(Records contained in a dataset)
****************

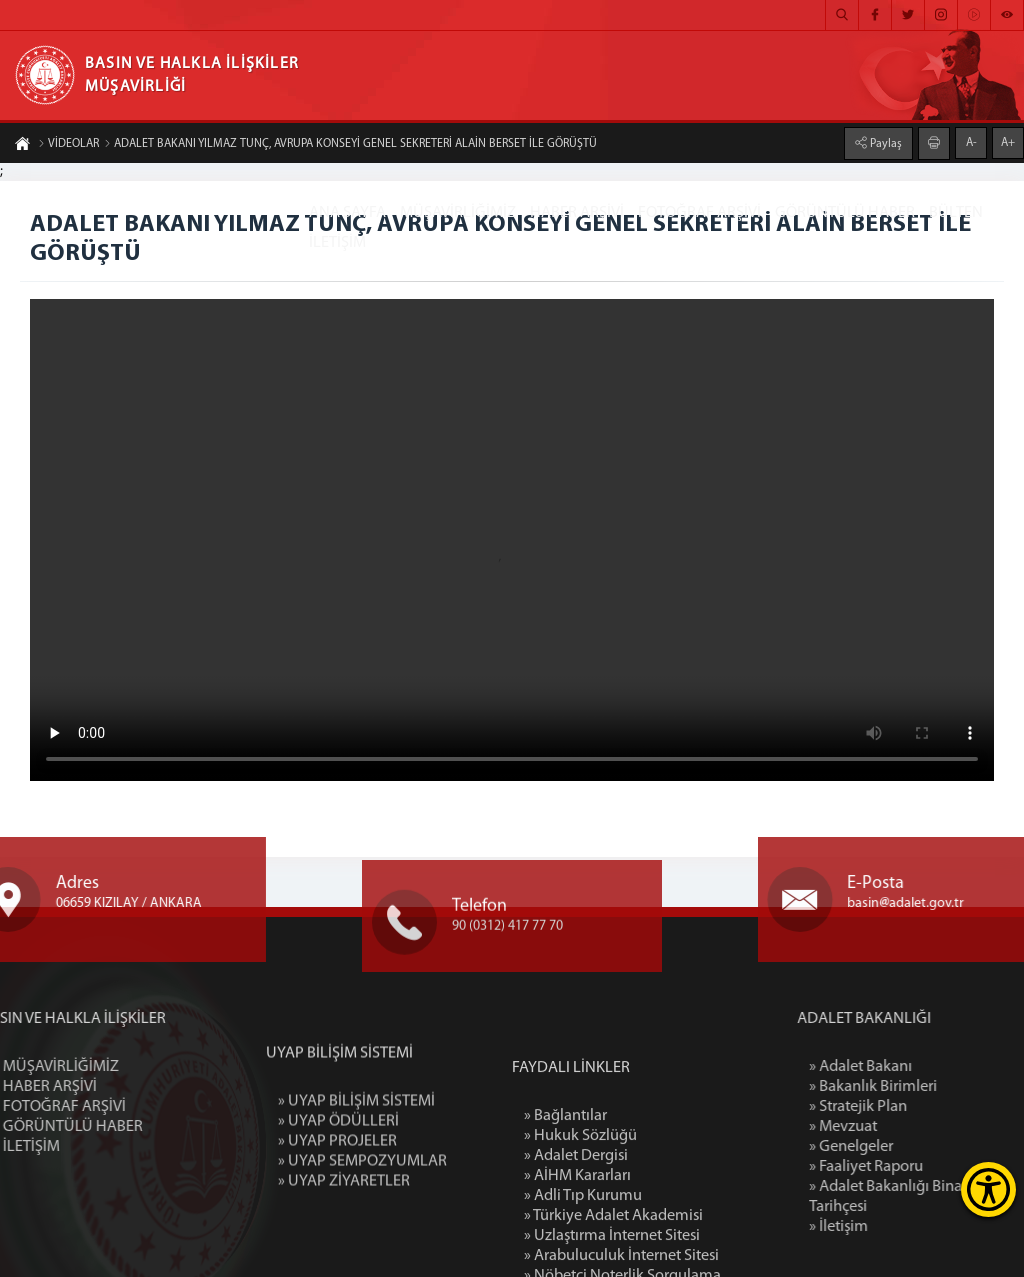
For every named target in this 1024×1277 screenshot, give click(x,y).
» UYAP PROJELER (337, 1199)
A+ (1008, 143)
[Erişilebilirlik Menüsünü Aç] (988, 1189)
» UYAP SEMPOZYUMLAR (362, 1219)
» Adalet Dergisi (576, 1238)
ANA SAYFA (347, 213)
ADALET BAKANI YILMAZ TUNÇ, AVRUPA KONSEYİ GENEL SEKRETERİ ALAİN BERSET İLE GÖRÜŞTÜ (350, 144)
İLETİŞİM (337, 243)
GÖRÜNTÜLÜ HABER (845, 213)
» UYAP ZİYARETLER (344, 1239)
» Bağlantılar (565, 1198)
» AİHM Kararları (577, 1258)
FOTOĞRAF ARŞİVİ (699, 213)
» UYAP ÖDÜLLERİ (338, 1179)
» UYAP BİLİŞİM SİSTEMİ (356, 1159)
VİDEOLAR (68, 144)
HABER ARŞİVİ (577, 213)
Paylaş (884, 144)
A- (971, 143)
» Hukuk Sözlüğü (580, 1218)
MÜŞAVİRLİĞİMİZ (458, 213)
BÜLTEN (956, 213)
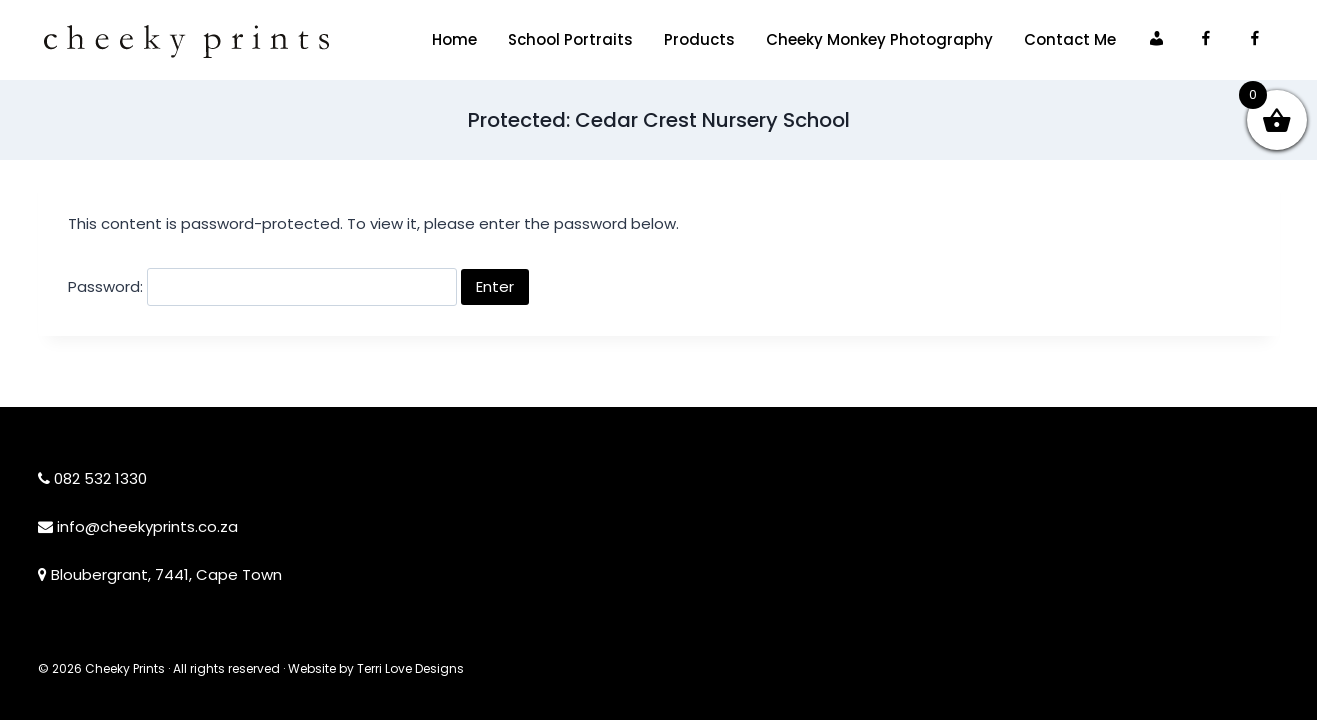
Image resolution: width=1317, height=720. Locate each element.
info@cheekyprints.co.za (147, 526)
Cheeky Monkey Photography (879, 39)
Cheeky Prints (125, 668)
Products (699, 39)
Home (454, 39)
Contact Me (1070, 39)
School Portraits (570, 39)
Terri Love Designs (410, 668)
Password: (262, 286)
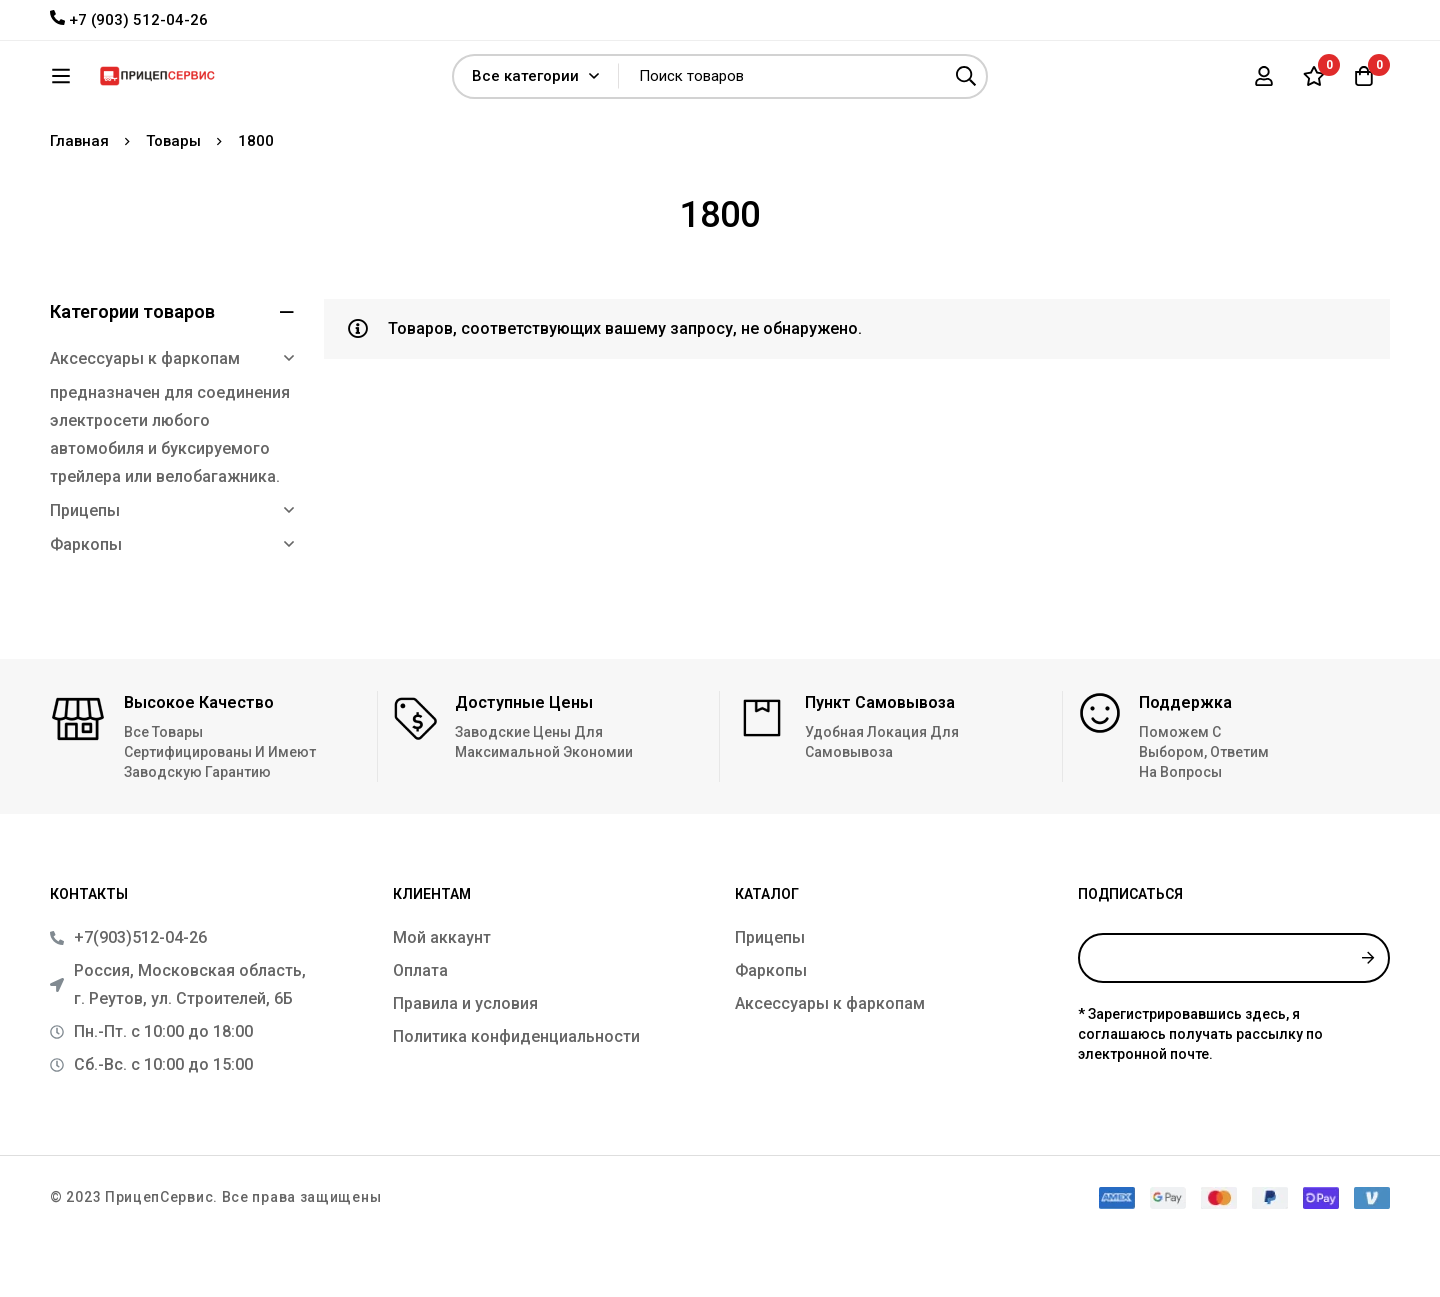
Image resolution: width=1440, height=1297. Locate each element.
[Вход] (1264, 83)
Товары (173, 200)
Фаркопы (86, 603)
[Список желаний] (1314, 83)
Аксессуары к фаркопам (145, 417)
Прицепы (85, 569)
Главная (79, 200)
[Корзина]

****************

PROBLEM TO SOLVE> Print only the lines from the line that contains "Password: (262, 286)" to the final line of the data, inclusive. Pictures stay out.

REPLY TO THE EXERCISE>
Password: (262, 286)
Image resolution: width=1440, height=1297. Locate each element.
[Вход] (1264, 83)
Товары (173, 200)
Фаркопы (86, 603)
[Список желаний] (1314, 83)
Аксессуары к фаркопам (145, 417)
Прицепы (85, 569)
Главная (79, 200)
[Корзина]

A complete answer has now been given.